Her voice cracks. “I don’t give a FUCK about that brat, or that annoying elf, or any of the other shits running through MY house,” yells Eilig. “But we’re on the same team here. You and me. Just us two. NOBODY else. We’re not on fucking team owl, we’re not on fucking team frog, we’re on team US,” barks the fairy. “You dumb shit-head!”
“Eilig…” says Hineni, not quite able to decide between being deeply touched and concerned. “You’re family for me too.”
“I gotta go,” says Eilig, pulling back from the ceiling. “If I die, at least I’ll be free of this crap.”
Hineni blinks. “’Die’?” he asks. “Why would you die?”
The blob stops where it is, looking down his way. She then slides the board back into place, vanishing into the bones of the house.
Hineni watches the ice vanish around the room, slowly dripping down onto the floors. Rain rattles noisily against the window.
He turns his head, looking at the face of the familiar entity floating just outside of it.
Obscura.
She hangs there in her half-human form, hovering in front of the glass.
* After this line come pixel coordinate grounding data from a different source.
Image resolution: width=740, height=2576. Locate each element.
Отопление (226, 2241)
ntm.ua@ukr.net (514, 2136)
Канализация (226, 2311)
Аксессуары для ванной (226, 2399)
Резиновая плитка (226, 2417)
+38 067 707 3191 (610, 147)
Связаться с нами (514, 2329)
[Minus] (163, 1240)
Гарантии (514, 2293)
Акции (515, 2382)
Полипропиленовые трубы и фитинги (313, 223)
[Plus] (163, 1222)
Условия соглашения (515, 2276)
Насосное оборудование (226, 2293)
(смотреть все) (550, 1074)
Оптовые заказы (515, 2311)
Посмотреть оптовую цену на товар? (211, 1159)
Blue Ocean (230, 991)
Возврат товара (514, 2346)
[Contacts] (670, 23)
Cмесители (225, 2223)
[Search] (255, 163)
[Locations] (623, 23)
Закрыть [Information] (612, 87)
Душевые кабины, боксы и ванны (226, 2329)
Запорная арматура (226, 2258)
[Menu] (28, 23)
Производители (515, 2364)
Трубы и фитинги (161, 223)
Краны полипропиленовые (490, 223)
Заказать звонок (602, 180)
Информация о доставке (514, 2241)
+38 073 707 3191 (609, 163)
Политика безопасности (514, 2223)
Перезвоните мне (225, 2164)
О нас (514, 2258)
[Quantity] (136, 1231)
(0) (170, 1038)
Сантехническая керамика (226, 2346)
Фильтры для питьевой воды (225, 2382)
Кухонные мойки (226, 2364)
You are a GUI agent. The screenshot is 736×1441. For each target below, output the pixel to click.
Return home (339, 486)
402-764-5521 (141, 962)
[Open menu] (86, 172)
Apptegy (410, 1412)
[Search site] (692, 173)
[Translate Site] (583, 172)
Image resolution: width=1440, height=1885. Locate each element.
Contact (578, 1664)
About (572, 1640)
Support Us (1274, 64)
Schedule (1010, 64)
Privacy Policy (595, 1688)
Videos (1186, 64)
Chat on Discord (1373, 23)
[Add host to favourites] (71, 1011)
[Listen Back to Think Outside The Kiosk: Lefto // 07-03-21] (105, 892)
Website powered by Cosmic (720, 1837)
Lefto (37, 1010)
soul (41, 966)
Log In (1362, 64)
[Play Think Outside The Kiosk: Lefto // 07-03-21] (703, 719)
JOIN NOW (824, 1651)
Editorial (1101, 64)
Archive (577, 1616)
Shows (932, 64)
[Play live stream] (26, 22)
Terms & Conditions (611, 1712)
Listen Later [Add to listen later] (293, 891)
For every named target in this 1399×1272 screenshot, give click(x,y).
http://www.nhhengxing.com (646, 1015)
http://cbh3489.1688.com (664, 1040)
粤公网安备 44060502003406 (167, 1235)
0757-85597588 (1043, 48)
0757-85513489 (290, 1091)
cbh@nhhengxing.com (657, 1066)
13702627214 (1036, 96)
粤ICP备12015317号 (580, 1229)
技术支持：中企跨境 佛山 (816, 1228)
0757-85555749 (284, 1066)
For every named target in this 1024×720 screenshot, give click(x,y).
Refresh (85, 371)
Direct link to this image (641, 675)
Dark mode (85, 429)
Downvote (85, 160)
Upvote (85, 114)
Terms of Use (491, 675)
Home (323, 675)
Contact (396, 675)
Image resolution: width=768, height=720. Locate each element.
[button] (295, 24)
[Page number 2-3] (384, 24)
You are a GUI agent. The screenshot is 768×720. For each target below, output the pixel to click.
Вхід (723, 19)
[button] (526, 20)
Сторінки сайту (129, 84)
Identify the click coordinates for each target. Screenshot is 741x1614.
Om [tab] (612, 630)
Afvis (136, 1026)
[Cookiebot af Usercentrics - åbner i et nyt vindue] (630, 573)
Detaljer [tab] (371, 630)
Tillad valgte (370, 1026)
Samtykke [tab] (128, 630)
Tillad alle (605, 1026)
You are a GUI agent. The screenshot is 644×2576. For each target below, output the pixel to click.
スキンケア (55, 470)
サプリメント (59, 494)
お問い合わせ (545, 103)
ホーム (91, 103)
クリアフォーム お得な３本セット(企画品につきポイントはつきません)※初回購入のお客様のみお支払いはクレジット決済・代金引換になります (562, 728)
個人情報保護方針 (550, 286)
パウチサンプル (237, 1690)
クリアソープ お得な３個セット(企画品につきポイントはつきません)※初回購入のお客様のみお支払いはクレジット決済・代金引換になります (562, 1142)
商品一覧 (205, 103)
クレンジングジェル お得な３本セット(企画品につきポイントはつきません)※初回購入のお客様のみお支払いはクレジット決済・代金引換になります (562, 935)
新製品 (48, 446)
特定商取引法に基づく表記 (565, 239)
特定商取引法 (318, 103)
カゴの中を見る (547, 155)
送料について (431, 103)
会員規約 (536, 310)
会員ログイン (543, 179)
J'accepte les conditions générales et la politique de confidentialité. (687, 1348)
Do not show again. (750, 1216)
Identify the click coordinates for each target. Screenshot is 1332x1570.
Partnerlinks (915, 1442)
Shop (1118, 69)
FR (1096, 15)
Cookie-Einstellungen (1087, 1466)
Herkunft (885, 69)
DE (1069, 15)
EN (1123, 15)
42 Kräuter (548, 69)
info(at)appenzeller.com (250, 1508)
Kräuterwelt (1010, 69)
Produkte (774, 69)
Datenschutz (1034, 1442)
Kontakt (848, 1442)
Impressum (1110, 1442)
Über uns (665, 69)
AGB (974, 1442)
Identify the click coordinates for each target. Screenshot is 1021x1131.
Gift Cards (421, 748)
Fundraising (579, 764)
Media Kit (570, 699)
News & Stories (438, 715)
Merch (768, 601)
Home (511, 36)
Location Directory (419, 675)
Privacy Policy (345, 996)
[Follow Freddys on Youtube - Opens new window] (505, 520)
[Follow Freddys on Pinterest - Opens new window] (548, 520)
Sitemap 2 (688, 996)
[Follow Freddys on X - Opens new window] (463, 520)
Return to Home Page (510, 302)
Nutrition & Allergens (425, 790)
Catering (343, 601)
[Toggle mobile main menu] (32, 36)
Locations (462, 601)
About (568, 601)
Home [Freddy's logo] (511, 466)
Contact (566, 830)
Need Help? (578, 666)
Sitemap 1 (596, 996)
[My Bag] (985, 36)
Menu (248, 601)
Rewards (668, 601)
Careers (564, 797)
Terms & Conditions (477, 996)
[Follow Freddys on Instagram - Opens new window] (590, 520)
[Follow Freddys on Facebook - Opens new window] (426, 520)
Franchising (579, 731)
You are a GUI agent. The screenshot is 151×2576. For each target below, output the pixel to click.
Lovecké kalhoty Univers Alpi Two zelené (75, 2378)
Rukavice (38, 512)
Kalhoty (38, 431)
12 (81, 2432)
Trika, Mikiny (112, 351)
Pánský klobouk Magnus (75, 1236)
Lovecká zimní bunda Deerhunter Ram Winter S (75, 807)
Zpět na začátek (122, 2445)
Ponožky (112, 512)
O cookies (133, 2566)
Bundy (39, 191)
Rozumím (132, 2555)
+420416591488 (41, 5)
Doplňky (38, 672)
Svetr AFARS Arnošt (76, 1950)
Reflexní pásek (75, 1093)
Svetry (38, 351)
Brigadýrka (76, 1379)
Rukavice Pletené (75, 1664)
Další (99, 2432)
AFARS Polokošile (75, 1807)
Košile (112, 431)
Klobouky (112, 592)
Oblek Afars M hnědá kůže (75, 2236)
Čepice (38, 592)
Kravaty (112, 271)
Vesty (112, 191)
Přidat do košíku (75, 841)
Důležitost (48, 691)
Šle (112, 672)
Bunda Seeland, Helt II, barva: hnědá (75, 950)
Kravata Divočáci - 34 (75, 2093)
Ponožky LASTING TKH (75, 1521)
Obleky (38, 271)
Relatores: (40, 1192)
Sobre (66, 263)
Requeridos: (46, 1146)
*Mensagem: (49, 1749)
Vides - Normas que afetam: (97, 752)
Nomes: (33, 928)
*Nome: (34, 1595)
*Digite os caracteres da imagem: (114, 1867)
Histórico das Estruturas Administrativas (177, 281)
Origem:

Rain drenches her and the two of them stare at each other for a time from opposite sides of the window, water pouring down over her from the rain and water dripping down over him from the melted ice.
She lifts a talon, touching it against the glass, tapping it three times. No more. No less.
Hineni stares at her for a moment longer, feeling the book in his hand. His other hand moves up towards the window, towards where the tip of her finger still rests.
— If the frog-god as a notable, but obscure goddess is capable of such powerful magic, as to alter at least a sliver of reality in order to suit her desires, then what could be said of an entity with a name of five letters?
Hineni taps against the window twice.
Five.
The two of them stare at another, knowing that the other knows.
His mother had warned him not to open a door if anyone knocked three times.
But she never said anything about a window.